Segment Open

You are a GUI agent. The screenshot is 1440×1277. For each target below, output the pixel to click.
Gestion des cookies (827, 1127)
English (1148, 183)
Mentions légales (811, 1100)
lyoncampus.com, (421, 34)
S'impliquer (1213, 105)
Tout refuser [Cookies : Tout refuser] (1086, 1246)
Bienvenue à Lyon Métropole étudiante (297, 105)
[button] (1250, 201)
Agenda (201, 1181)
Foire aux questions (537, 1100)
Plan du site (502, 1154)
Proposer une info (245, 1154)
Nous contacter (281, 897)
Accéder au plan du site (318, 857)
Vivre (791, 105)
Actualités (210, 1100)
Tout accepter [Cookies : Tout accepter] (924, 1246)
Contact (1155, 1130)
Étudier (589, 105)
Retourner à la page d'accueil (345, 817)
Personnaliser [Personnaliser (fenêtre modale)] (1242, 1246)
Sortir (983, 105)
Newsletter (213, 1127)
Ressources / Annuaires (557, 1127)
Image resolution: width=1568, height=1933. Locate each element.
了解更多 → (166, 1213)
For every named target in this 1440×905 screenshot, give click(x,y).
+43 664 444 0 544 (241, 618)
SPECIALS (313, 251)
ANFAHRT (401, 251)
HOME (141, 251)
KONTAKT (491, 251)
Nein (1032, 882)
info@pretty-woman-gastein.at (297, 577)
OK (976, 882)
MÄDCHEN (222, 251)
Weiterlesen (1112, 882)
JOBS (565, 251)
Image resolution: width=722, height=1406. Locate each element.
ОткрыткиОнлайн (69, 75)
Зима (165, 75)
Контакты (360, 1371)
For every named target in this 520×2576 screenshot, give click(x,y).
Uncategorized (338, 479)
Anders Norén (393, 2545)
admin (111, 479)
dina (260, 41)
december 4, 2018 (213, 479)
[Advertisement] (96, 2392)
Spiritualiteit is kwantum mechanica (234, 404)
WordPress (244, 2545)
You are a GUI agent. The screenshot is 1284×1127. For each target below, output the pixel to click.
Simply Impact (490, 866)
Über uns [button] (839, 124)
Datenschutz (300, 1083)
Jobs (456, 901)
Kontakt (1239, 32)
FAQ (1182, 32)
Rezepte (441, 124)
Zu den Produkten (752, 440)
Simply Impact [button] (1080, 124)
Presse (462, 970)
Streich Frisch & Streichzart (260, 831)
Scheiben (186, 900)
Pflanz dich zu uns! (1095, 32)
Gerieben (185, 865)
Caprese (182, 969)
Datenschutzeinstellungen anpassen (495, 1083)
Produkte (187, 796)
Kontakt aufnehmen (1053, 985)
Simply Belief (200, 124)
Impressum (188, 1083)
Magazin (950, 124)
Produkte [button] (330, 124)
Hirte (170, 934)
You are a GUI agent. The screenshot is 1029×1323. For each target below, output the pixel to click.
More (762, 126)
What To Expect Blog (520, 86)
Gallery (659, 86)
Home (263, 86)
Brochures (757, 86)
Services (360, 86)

Segment Closed

* _Task statement_: Please transcribe the material line by line, exactly, from its opening line through the line that contains "WordPress (244, 2545)".

* _Answer to this exercise_:
You are a GUI agent. The screenshot is 1440×1277. For each target below, output the pixel to click.
Gestion des cookies (827, 1127)
English (1148, 183)
Mentions légales (811, 1100)
lyoncampus.com, (421, 34)
S'impliquer (1213, 105)
Tout refuser [Cookies : Tout refuser] (1086, 1246)
Bienvenue à Lyon Métropole étudiante (297, 105)
[button] (1250, 201)
Agenda (201, 1181)
Foire aux questions (537, 1100)
Plan du site (502, 1154)
Proposer une info (245, 1154)
Nous contacter (281, 897)
Accéder au plan du site (318, 857)
Vivre (791, 105)
Actualités (210, 1100)
Tout accepter [Cookies : Tout accepter] (924, 1246)
Contact (1155, 1130)
Étudier (589, 105)
Retourner à la page d'accueil (345, 817)
Personnaliser [Personnaliser (fenêtre modale)] (1242, 1246)
Sortir (983, 105)
Newsletter (213, 1127)
Ressources / Annuaires (557, 1127)
Image resolution: width=1568, height=1933. Locate each element.
了解更多 → (166, 1213)
For every named target in this 1440×905 screenshot, give click(x,y).
+43 664 444 0 544 (241, 618)
SPECIALS (313, 251)
ANFAHRT (401, 251)
HOME (141, 251)
KONTAKT (491, 251)
Nein (1032, 882)
info@pretty-woman-gastein.at (297, 577)
OK (976, 882)
MÄDCHEN (222, 251)
Weiterlesen (1112, 882)
JOBS (565, 251)
Image resolution: width=722, height=1406. Locate each element.
ОткрыткиОнлайн (69, 75)
Зима (165, 75)
Контакты (360, 1371)
For every named target in this 520×2576 screenshot, give click(x,y).
Uncategorized (338, 479)
Anders Norén (393, 2545)
admin (111, 479)
dina (260, 41)
december 4, 2018 (213, 479)
[Advertisement] (96, 2392)
Spiritualiteit is kwantum mechanica (234, 404)
WordPress (244, 2545)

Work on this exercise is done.